Source codes for Python Machine Learning By Example 4th Edition (Packt Publishing)

Chapter 13 Advancing language understanding and Generation with the Transformer models

Author: Yuxi (Hayden) Liu (yuxi.liu.ece@gmail.com)

# Generating text using GPT 

## Writing your own War and Peace with GPT

In [1]:
from transformers import pipeline, set_seed

generator = pipeline('text-generation', model='gpt2')
set_seed(0)
generator("I love machine learning",
          max_length=20,
          num_return_sequences=3)

Setting `pad_token_id` to `eos_token_id`:50256 for open-end generation.
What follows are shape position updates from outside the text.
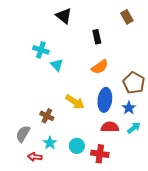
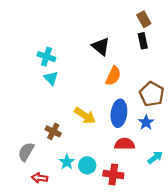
black triangle: (64, 16) -> (101, 46), moved
black rectangle: (97, 37) -> (143, 41), moved
cyan triangle: (57, 65) -> (51, 78), moved
orange semicircle: (100, 67) -> (113, 76), turned -30
cyan arrow: (134, 128) -> (155, 157), moved
cyan star: (50, 143) -> (67, 162), moved

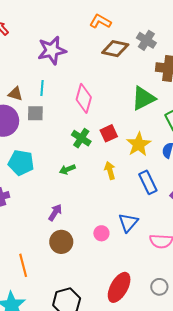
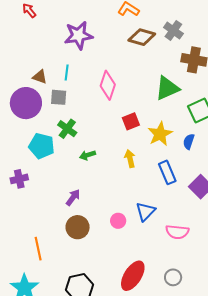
green cross: (81, 138) -> (67, 129), moved

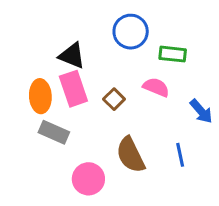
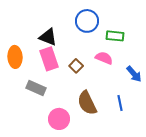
orange ellipse: (40, 96) -> (15, 57), moved

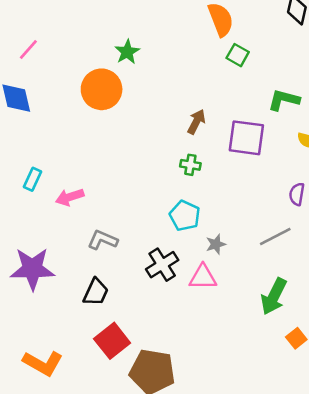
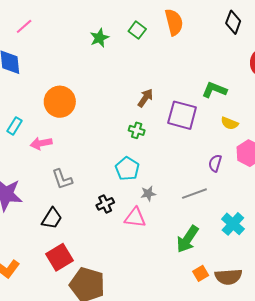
green square: (238, 55) -> (137, 30), moved
orange circle: (102, 89) -> (60, 102), moved
gray L-shape: (103, 240) -> (62, 179), turned -140
black cross: (162, 265) -> (105, 204), size x0.7

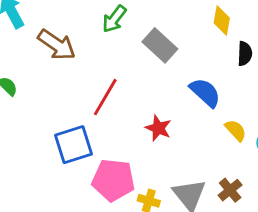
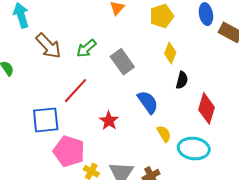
green arrow: (114, 19) -> (86, 48), moved

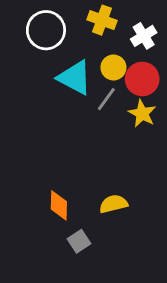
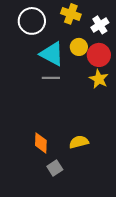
gray line: (106, 99) -> (51, 78), moved, turned 54

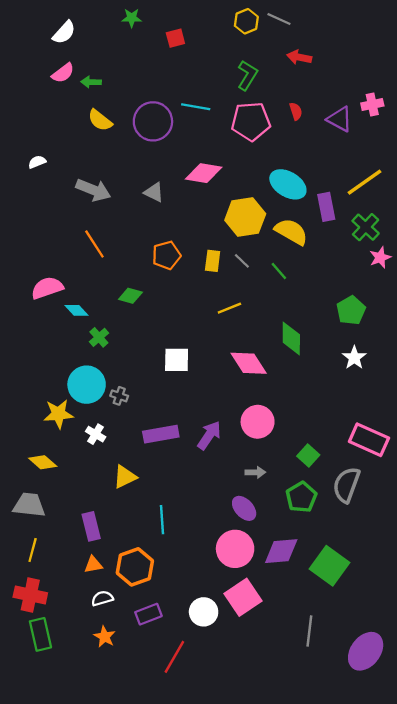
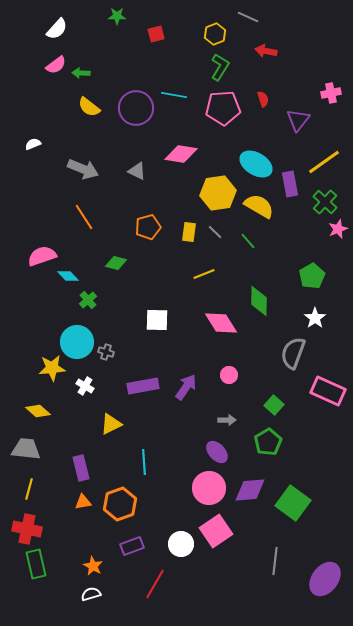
yellow hexagon: (246, 21) -> (215, 34), moved
purple triangle: (340, 119) -> (298, 120), moved, turned 40
pink circle: (258, 422) -> (229, 375), size x0.6
gray semicircle: (346, 485) -> (293, 353), moved
white semicircle: (102, 598) -> (91, 594), moved

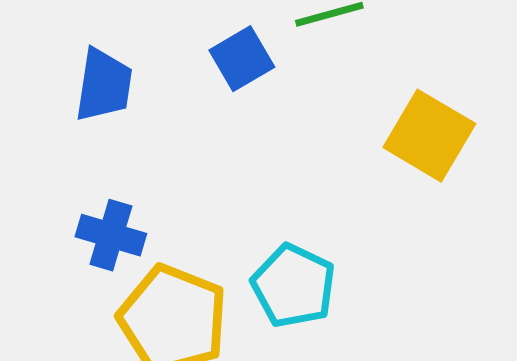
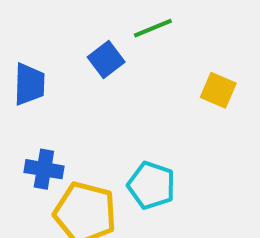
yellow square: (429, 136) -> (218, 90), size x0.7

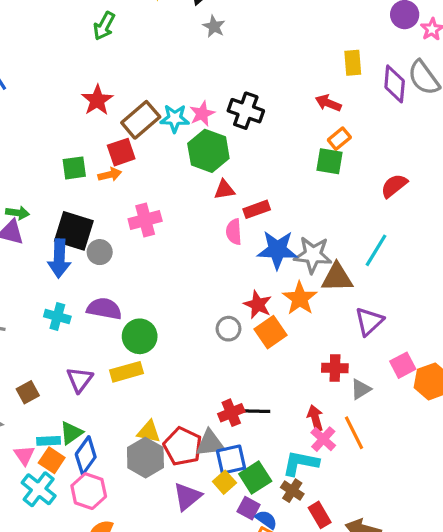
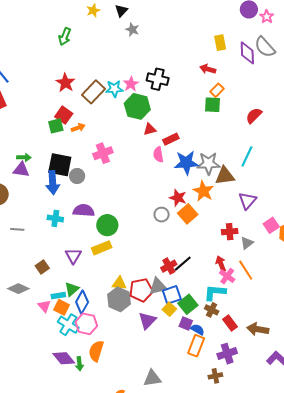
red square: (121, 152) -> (64, 115), moved, turned -30
black line: (254, 411) -> (183, 264), turned -36
red pentagon: (183, 446) -> (141, 290), turned -30
cyan cross: (39, 489) -> (68, 325), moved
[{'generated_text': 'I love machine learning, so you should use machine learning as your tool for data production.\n\n'},
 {'generated_text': 'I love machine learning. I love learning and I love algorithms. I love learning to control systems.'},
 {'generated_text': 'I love machine learning, but it would be pretty difficult for it to keep up with the demands and'}]

In [2]:
from transformers import TextDataset, GPT2Tokenizer

# tokenizer = GPT2Tokenizer.from_pretrained('gpt2')
tokenizer = GPT2Tokenizer.from_pretrained('gpt2', local_files_only=True)


In [3]:
text_dataset = TextDataset(tokenizer=tokenizer, file_path='warpeace_input.txt', block_size=128)



In [4]:
len(text_dataset)

6176

In [5]:
from transformers import DataCollatorForLanguageModeling
data_collator = DataCollatorForLanguageModeling(tokenizer=tokenizer, mlm=False)


In [6]:
import torch
from transformers import GPT2LMHeadModel
model = GPT2LMHeadModel.from_pretrained('gpt2')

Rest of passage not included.